(Collected data)
____

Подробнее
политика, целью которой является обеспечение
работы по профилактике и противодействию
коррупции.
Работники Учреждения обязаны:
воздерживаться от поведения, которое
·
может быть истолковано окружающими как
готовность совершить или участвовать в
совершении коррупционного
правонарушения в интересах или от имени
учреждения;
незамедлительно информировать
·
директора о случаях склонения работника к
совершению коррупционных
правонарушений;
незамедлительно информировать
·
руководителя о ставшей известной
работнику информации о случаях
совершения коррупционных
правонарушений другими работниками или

____

**Work required**
The word "коррупционных" appears in some of the lines above. Copy those lines.

**Response to the exercise**
совершению коррупционных
совершения коррупционных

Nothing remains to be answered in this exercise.